I’ve spent a good deal of time analysing the open source arena. First up I was instrumental in preparing an Australia-specific alternative open source license (the Trade Practices Act has some quirks that made this seem a prudent move), through to steering a spin out, open source, virtualization company to fruition (Open Kernel Labs).
With OK Labs we delved deep into what works and what doesn’t in the open source arena, and much like with anything in life, the answer is that users don’t like surprises: if you intend them to pay for a version of your software at some stage be upfront about it.
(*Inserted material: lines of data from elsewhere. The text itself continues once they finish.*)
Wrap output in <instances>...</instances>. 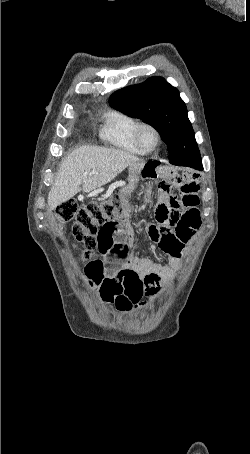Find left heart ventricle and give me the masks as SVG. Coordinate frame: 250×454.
I'll use <instances>...</instances> for the list:
<instances>
[{
    "label": "left heart ventricle",
    "mask_w": 250,
    "mask_h": 454,
    "mask_svg": "<svg viewBox=\"0 0 250 454\" xmlns=\"http://www.w3.org/2000/svg\"><path fill=\"white\" fill-rule=\"evenodd\" d=\"M141 139L145 147L152 148L155 144V136L150 129H144L141 133Z\"/></svg>",
    "instance_id": "obj_1"
}]
</instances>
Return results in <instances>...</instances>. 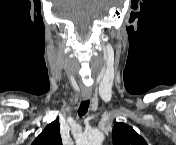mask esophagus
I'll use <instances>...</instances> for the list:
<instances>
[{
	"label": "esophagus",
	"instance_id": "1",
	"mask_svg": "<svg viewBox=\"0 0 176 145\" xmlns=\"http://www.w3.org/2000/svg\"><path fill=\"white\" fill-rule=\"evenodd\" d=\"M83 98H84L85 100H87V99H89V96H88V95H84Z\"/></svg>",
	"mask_w": 176,
	"mask_h": 145
}]
</instances>
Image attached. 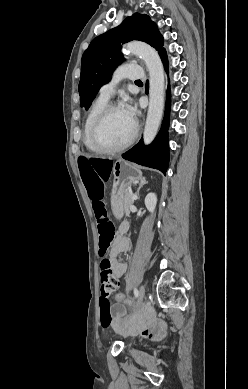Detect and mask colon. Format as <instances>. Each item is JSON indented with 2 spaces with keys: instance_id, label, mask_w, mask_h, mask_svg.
Returning a JSON list of instances; mask_svg holds the SVG:
<instances>
[{
  "instance_id": "colon-1",
  "label": "colon",
  "mask_w": 248,
  "mask_h": 389,
  "mask_svg": "<svg viewBox=\"0 0 248 389\" xmlns=\"http://www.w3.org/2000/svg\"><path fill=\"white\" fill-rule=\"evenodd\" d=\"M77 162L81 169L82 180L88 192L93 211L97 217L99 255L105 256L115 236L114 224L107 216L103 196L104 182L109 181L110 172L112 171V159L111 157H78ZM100 281V325L106 329L113 322L109 297L119 286L111 262L107 258H104L100 264ZM114 295V304H119L120 301L128 299L124 291H115Z\"/></svg>"
}]
</instances>
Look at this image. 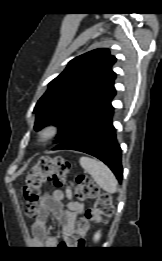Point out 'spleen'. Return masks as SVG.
<instances>
[{
	"label": "spleen",
	"mask_w": 162,
	"mask_h": 261,
	"mask_svg": "<svg viewBox=\"0 0 162 261\" xmlns=\"http://www.w3.org/2000/svg\"><path fill=\"white\" fill-rule=\"evenodd\" d=\"M79 163L103 190L108 193H115L117 191L118 182L112 171L103 162L82 156L79 159Z\"/></svg>",
	"instance_id": "3e777b00"
}]
</instances>
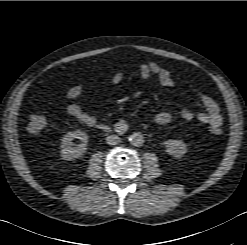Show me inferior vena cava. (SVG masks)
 I'll list each match as a JSON object with an SVG mask.
<instances>
[{"label": "inferior vena cava", "instance_id": "602c4592", "mask_svg": "<svg viewBox=\"0 0 247 245\" xmlns=\"http://www.w3.org/2000/svg\"><path fill=\"white\" fill-rule=\"evenodd\" d=\"M120 138L117 135H108L106 138V142L109 145H116L120 142Z\"/></svg>", "mask_w": 247, "mask_h": 245}]
</instances>
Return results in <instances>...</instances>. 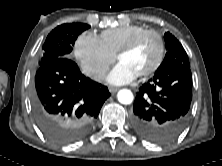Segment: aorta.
Here are the masks:
<instances>
[{"label": "aorta", "mask_w": 222, "mask_h": 166, "mask_svg": "<svg viewBox=\"0 0 222 166\" xmlns=\"http://www.w3.org/2000/svg\"><path fill=\"white\" fill-rule=\"evenodd\" d=\"M117 97L118 101L121 104H126V105L131 104L134 99L133 93L129 89L120 90L117 94Z\"/></svg>", "instance_id": "aorta-1"}]
</instances>
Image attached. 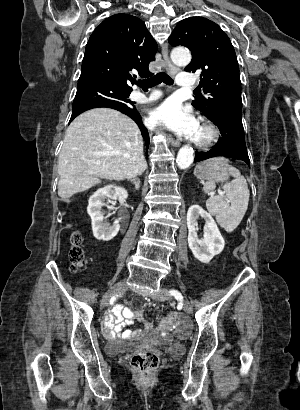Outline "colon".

We spoke with many of the key players in the open source arena and I have always been bullish that open source works as a business model. So it is especially satisfying to observe that MySQL, one of the shining lights of open source, has been acquired by Sun for $1 billion. Sun’s CEO, Jonathan Schwartz points out that Sun has been a big supporter of the open source model and that MySQL users will benefit from the support offerings they intend bringing to the MySQL marketplace.
In other open source news, London-based Openads has completed a $15.5 million Series B financing led by Accel Partners. The company has developed an open source ad server, which is currently used by more than 30,000 publishers, delivering billions of ads daily.
Commenting on the deal, Accel’s Andrew Braccia said, “The rapid growth of the global online advertising market requires the adoption of next generation infrastructure and services for publishers and advertisers alike.”
“Openads’ open source heritage and deep global publisher footprint make it uniquely positioned to play a pivotal role in the evolution of the digital media landscape.”